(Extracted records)
# # # # # # #

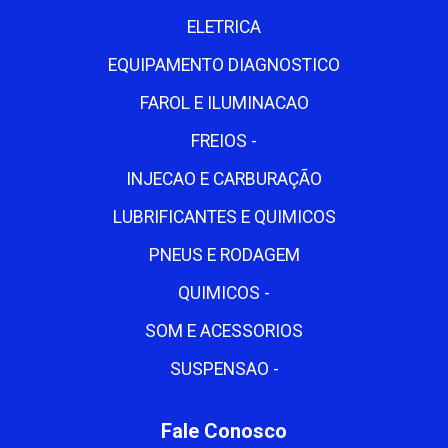
ELETRICA
EQUIPAMENTO DIAGNOSTICO
FAROL E ILUMINACAO
FREIOS -
INJECAO E CARBURAÇÃO
LUBRIFICANTES E QUIMICOS
PNEUS E RODAGEM
QUIMICOS -
SOM E ACESSORIOS
SUSPENSAO -
Fale Conosco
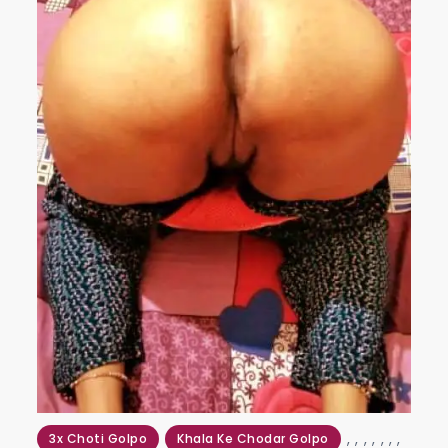
,
,
,
,
,
,
,
3x Choti Golpo
Khala Ke Chodar Golpo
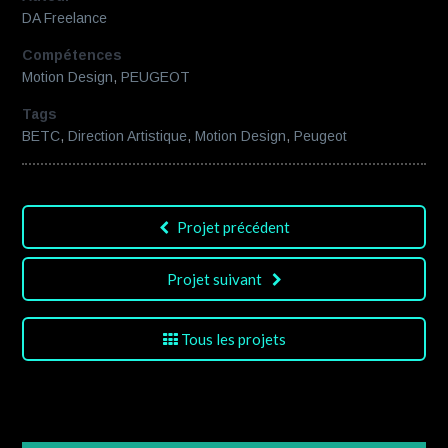
DA Freelance
Compétences
Motion Design
,
PEUGEOT
Tags
BETC
,
Direction Artistique
,
Motion Design
,
Peugeot
Projet précédent
Projet suivant
Tous les projets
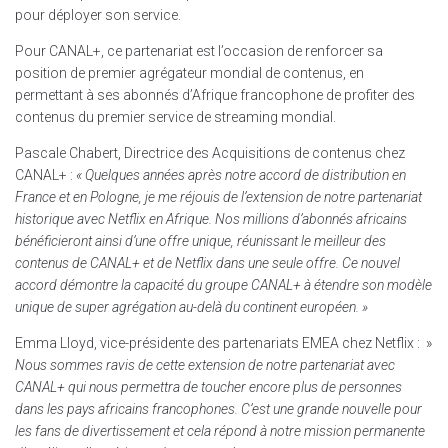
pour déployer son service.
Pour CANAL+, ce partenariat est l’occasion de renforcer sa
position de premier agrégateur mondial de contenus, en
permettant à ses abonnés d’Afrique francophone de profiter des
contenus du premier service de streaming mondial.
Pascale Chabert, Directrice des Acquisitions de contenus chez
CANAL+ :
« Quelques années après notre accord de distribution en
France et en Pologne, je me réjouis de l’extension de notre partenariat
historique avec Netflix en Afrique. Nos millions d’abonnés africains
bénéficieront ainsi d’une offre unique, réunissant le meilleur des
contenus de CANAL+ et de Netflix dans une seule offre. Ce nouvel
accord démontre la capacité du groupe CANAL+ à étendre son modèle
unique de super agrégation au-delà du continent européen. »
Emma Lloyd, vice-présidente des partenariats EMEA chez Netflix : »
Nous sommes ravis de cette extension de notre partenariat avec
CANAL+ qui nous permettra de toucher encore plus de personnes
dans les pays africains francophones. C’est une grande nouvelle pour
les fans de divertissement et cela répond à notre mission permanente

# # # # # # #

### TASK TO COMPLETE
When a line in the data contains the string "unique", copy that line.

### TASK RESPONSE
bénéficieront ainsi d’une offre unique, réunissant le meilleur des
unique de super agrégation au-delà du continent européen. »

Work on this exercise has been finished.